**THE RECORDS**

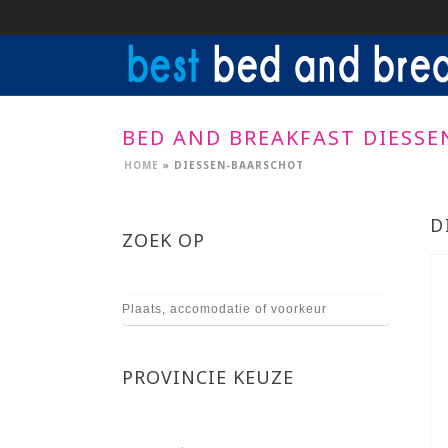
BED AND BREAKFAST DIESS
HOME
»
DIESSEN-BAARSCHOT
D
ZOEK OP
PROVINCIE KEUZE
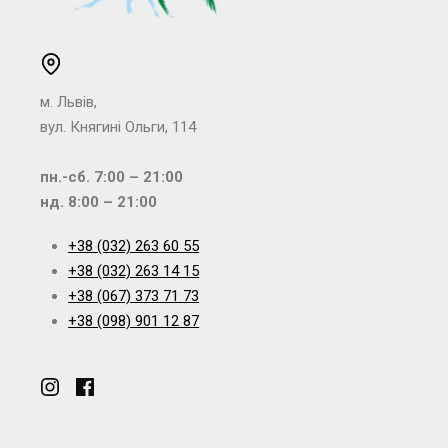
м. Львів,
вул. Княгині Ольги, 114
пн.-сб. 7:00 – 21:00
нд. 8:00 – 21:00
+38 (032) 263 60 55
+38 (032) 263 14 15
+38 (067) 373 71 73
+38 (098) 901 12 87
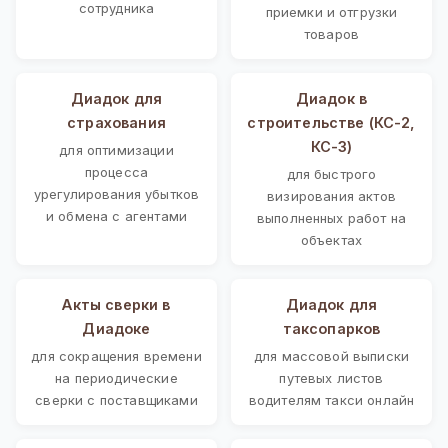
сотрудника
приемки и отгрузки
товаров
Диадок для
Диадок в
страхования
строительстве (КС-2,
КС-3)
для оптимизации
процесса
для быстрого
урегулирования убытков
визирования актов
и обмена с агентами
выполненных работ на
объектах
Акты сверки в
Диадок для
Диадоке
таксопарков
для сокращения времени
для массовой выписки
на периодические
путевых листов
сверки с поставщиками
водителям такси онлайн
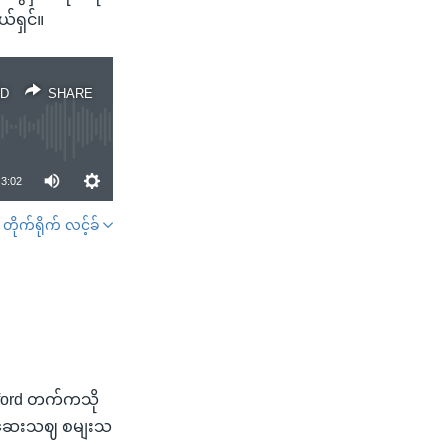
်ရှင်။
D
SHARE
3:02
တိုက်ရိုက် လင့်ခ်
SHARE
Oxford တက်ကသို
။ ဆေးသဈ စမျးသ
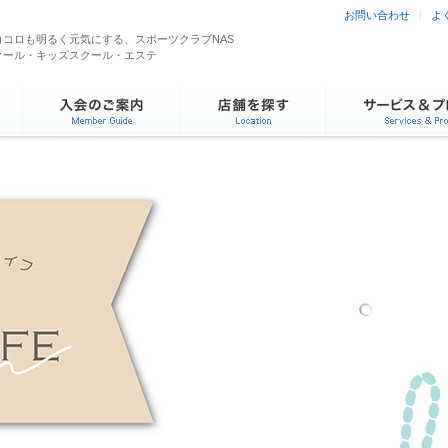
お問い合わせ
よ
コロも明るく元気にする、スポーツクラブNAS
クール・キッズスクール・エステ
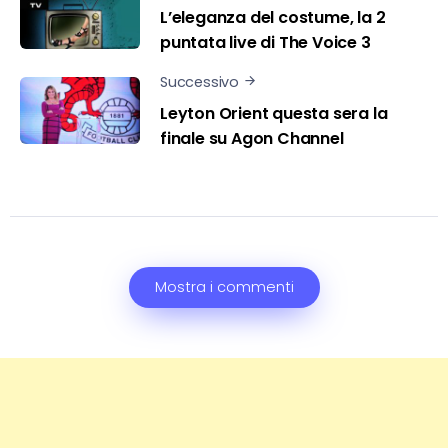
L’eleganza del costume, la 2
puntata live di The Voice 3
Successivo
Leyton Orient questa sera la
finale su Agon Channel
Mostra i commenti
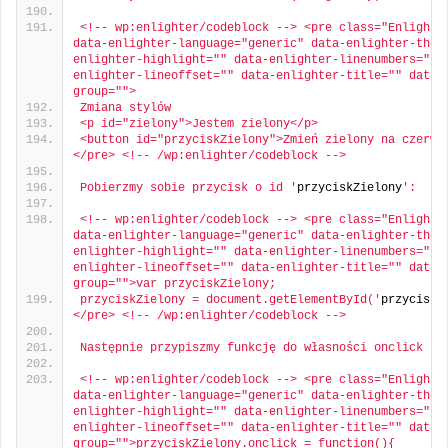
<!-- wp:enlighter/codeblock --> <pre class="Enlighter
data-enlighter-language="generic" data-enlighter-them
enlighter-highlight="" data-enlighter-linenumbers="" 
enlighter-lineoffset="" data-enlighter-title="" data-
group="">
Zmiana stylów
<p id="zielony">Jestem zielony</p>
<button id="przyciskZielony">Zmień zielony na czerwo
</pre> <!-- /wp:enlighter/codeblock -->
Pobierzmy sobie przycisk o id '
przyciskZielony
':
<!-- wp:enlighter/codeblock --> <pre class="Enlighter
data-enlighter-language="generic" data-enlighter-them
enlighter-highlight="" data-enlighter-linenumbers="" 
enlighter-lineoffset="" data-enlighter-title="" data-
group="">var przyciskZielony;
przyciskZielony = document.getElementById('
przyciskZ
</pre> <!-- /wp:enlighter/codeblock -->
Następnie przypiszmy funkcję do własności onclick pr
<!-- wp:enlighter/codeblock --> <pre class="Enlighter
data-enlighter-language="generic" data-enlighter-them
enlighter-highlight="" data-enlighter-linenumbers="" 
enlighter-lineoffset="" data-enlighter-title="" data-
group="">przyciskZielony.onclick = function(){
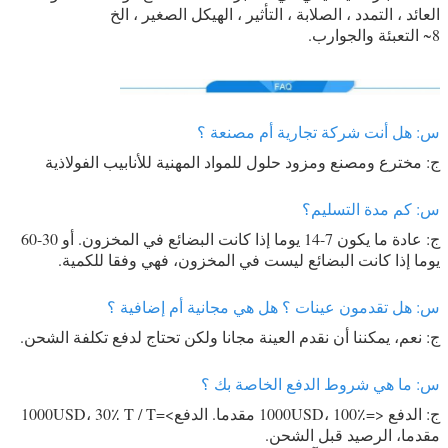
العائد ، التمدد ، الصلابة ، التأثير ، الهيكل الصغير ، الخ
8~ التعبئة والجوارب.
س: هل أنت شركة تجارية أم مصنعة ؟
ج: مخترع ومصنع ومزود حلول للمواد المهنية للأنابيب الفولاذية
س: كم مدة التسليم؟
ج: عادة ما يكون 7-14 يوما إذا كانت البضائع في المخزون. أو 30-60
يوما إذا كانت البضائع ليست في المخزون، فهي وفقا للكمية.
س: هل تقدمون عينات ؟ هل هي مجانية أم إضافية ؟
ج: نعم، يمكننا أن نقدم العينة مجانا ولكن تحتاج لدفع تكلفة الشحن.
س: ما هي شروط الدفع الخاصة بك ؟
ج: الدفع <=1000USD، 100٪ مقدما. الدفع>=1000USD، 30٪ T / T
مقدما، الرصيد قبل الشحن.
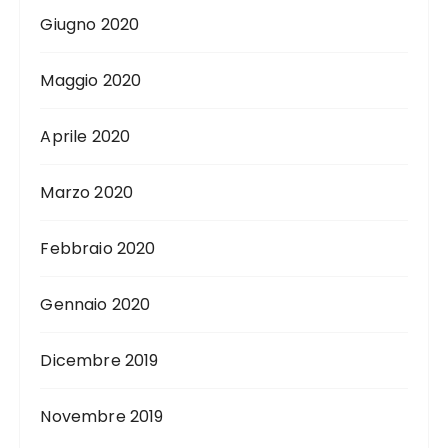
Giugno 2020
Maggio 2020
Aprile 2020
Marzo 2020
Febbraio 2020
Gennaio 2020
Dicembre 2019
Novembre 2019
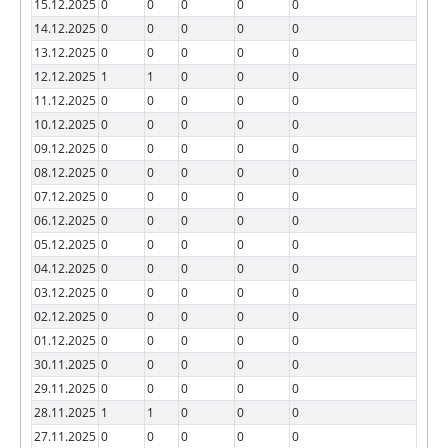
15.12.2025
0
0
0
0
0
14.12.2025
0
0
0
0
0
13.12.2025
0
0
0
0
0
12.12.2025
1
1
0
0
0
11.12.2025
0
0
0
0
0
10.12.2025
0
0
0
0
0
09.12.2025
0
0
0
0
0
08.12.2025
0
0
0
0
0
07.12.2025
0
0
0
0
0
06.12.2025
0
0
0
0
0
05.12.2025
0
0
0
0
0
04.12.2025
0
0
0
0
0
03.12.2025
0
0
0
0
0
02.12.2025
0
0
0
0
0
01.12.2025
0
0
0
0
0
30.11.2025
0
0
0
0
0
29.11.2025
0
0
0
0
0
28.11.2025
1
1
0
0
0
27.11.2025
0
0
0
0
0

**TASK**
Once the pictures are removed, return the entries exactly as they stand.

**ANSWER BOX**
BED AND BREAKFAST DIESS
HOME
»
DIESSEN-BAARSCHOT
D
ZOEK OP
PROVINCIE KEUZE
м. Львів,
вул. Княгині Ольги, 114
пн.-сб. 7:00 – 21:00
нд. 8:00 – 21:00
+38 (032) 263 60 55
+38 (032) 263 14 15
+38 (067) 373 71 73
+38 (098) 901 12 87
сотрудника
приемки и отгрузки
товаров
Диадок для
Диадок в
страхования
строительстве (КС-2,
КС-3)
для оптимизации
процесса
для быстрого
урегулирования убытков
визирования актов
и обмена с агентами
выполненных работ на
объектах
Акты сверки в
Диадок для
Диадоке
таксопарков
для сокращения времени
для массовой выписки
на периодические
путевых листов
сверки с поставщиками
водителям такси онлайн
်ရှင်။
D
SHARE
3:02
တိုက်ရိုက် လင့်ခ်
SHARE
Oxford တက်ကသို
။ ဆေးသဈ စမျးသ
お問い合わせ
よ
コロも明るく元気にする、スポーツクラブNAS
クール・キッズスクール・エステ
L’eleganza del costume, la 2
puntata live di The Voice 3
Successivo
Leyton Orient questa sera la
finale su Agon Channel
Mostra i commenti
<!-- wp:enlighter/codeblock --> <pre class="Enlighter
data-enlighter-language="generic" data-enlighter-them
enlighter-highlight="" data-enlighter-linenumbers="" 
enlighter-lineoffset="" data-enlighter-title="" data-
group="">
Zmiana stylów
<p id="zielony">Jestem zielony</p>
<button id="przyciskZielony">Zmień zielony na czerwo
</pre> <!-- /wp:enlighter/codeblock -->
Pobierzmy sobie przycisk o id '
przyciskZielony
':
<!-- wp:enlighter/codeblock --> <pre class="Enlighter
data-enlighter-language="generic" data-enlighter-them
enlighter-highlight="" data-enlighter-linenumbers="" 
enlighter-lineoffset="" data-enlighter-title="" data-
group="">var przyciskZielony;
przyciskZielony = document.getElementById('
przyciskZ
</pre> <!-- /wp:enlighter/codeblock -->
Następnie przypiszmy funkcję do własności onclick pr
<!-- wp:enlighter/codeblock --> <pre class="Enlighter
data-enlighter-language="generic" data-enlighter-them
enlighter-highlight="" data-enlighter-linenumbers="" 
enlighter-lineoffset="" data-enlighter-title="" data-
group="">przyciskZielony.onclick = function(){
العائد ، التمدد ، الصلابة ، التأثير ، الهيكل الصغير ، الخ
8~ التعبئة والجوارب.
س: هل أنت شركة تجارية أم مصنعة ؟
ج: مخترع ومصنع ومزود حلول للمواد المهنية للأنابيب الفولاذية
س: كم مدة التسليم؟
ج: عادة ما يكون 7-14 يوما إذا كانت البضائع في المخزون. أو 30-60
يوما إذا كانت البضائع ليست في المخزون، فهي وفقا للكمية.
س: هل تقدمون عينات ؟ هل هي مجانية أم إضافية ؟
ج: نعم، يمكننا أن نقدم العينة مجانا ولكن تحتاج لدفع تكلفة الشحن.
س: ما هي شروط الدفع الخاصة بك ؟
ج: الدفع <=1000USD، 100٪ مقدما. الدفع>=1000USD، 30٪ T / T
مقدما، الرصيد قبل الشحن.
Giugno 2020
Maggio 2020
Aprile 2020
Marzo 2020
Febbraio 2020
Gennaio 2020
Dicembre 2019
Novembre 2019
15.12.2025
0
0
0
0
0
14.12.2025
0
0
0
0
0
13.12.2025
0
0
0
0
0
12.12.2025
1
1
0
0
0
11.12.2025
0
0
0
0
0
10.12.2025
0
0
0
0
0
09.12.2025
0
0
0
0
0
08.12.2025
0
0
0
0
0
07.12.2025
0
0
0
0
0
06.12.2025
0
0
0
0
0
05.12.2025
0
0
0
0
0
04.12.2025
0
0
0
0
0
03.12.2025
0
0
0
0
0
02.12.2025
0
0
0
0
0
01.12.2025
0
0
0
0
0
30.11.2025
0
0
0
0
0
29.11.2025
0
0
0
0
0
28.11.2025
1
1
0
0
0
27.11.2025
0
0
0
0
0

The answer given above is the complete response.